NEW YORK (Reuters) - U.S. mutual-fund investors sprinted out of domestic stocks at the fastest pace in nine weeks as trade talks seemed to deteriorate and social media executives were grilled by lawmakers, Investment Company Institute (ICI) data showed on Wednesday.
Mutual fund investors pulled $8.1 billion from domestic stock funds during the week ended Sept. 5, while exchange-traded funds (ETFs) focused on the same market attracted $1.1 billion, the trade group said.
ETFs are heavily trafficked by quick-trading investors while mutual funds are more exclusively used by long-term retail investors.
During the latest week, Canada and the United States concluded trade talks without resolution, a report suggested that the United States could impose even more tariffs on Chinese goods and Facebook Inc (NASDAQ:FB) and Twitter Inc (NYSE:TWTR) executives defended their companies before skeptical U.S. lawmakers.

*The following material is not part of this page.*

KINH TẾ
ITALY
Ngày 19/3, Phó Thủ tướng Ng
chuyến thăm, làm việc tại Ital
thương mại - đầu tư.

Despite record-high U.S. corporate earnings, investors remain skittish around domestic stocks.
Overall, including both mutual funds and ETFs, bond funds attracted $3.5 billion, marking their 29th straight week pulling in cash. Stock funds posted $5.5 billion in withdrawals, the lowest figure in nine weeks, according to the ICI.

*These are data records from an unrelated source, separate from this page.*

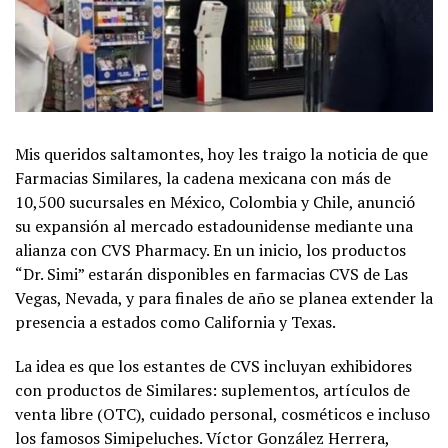
Mis queridos saltamontes, hoy les traigo la noticia de que
Farmacias Similares, la cadena mexicana con más de
10,500 sucursales en México, Colombia y Chile, anunció
su expansión al mercado estadounidense mediante una
alianza con CVS Pharmacy. En un inicio, los productos
“Dr. Simi” estarán disponibles en farmacias CVS de Las
Vegas, Nevada, y para finales de año se planea extender la
presencia a estados como California y Texas.
La idea es que los estantes de CVS incluyan exhibidores
con productos de Similares: suplementos, artículos de
venta libre (OTC), cuidado personal, cosméticos e incluso
los famosos Simipeluches. Víctor González Herrera,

Closely watched bond fund manager Jeffrey Gundlach on Tuesday said global economic growth is slowing, but stopped short of calling for a recession. He said he would avoid putting new money in the market into the S&P 500 despite its relatively strong performance versus international indexes.
Commodity funds, including those invested in gold, recorded $411 million in withdrawals. It is the sixth straight week of outflows for those products and comes as a rising dollar this year has hurt demand for gold, which is priced in dollars.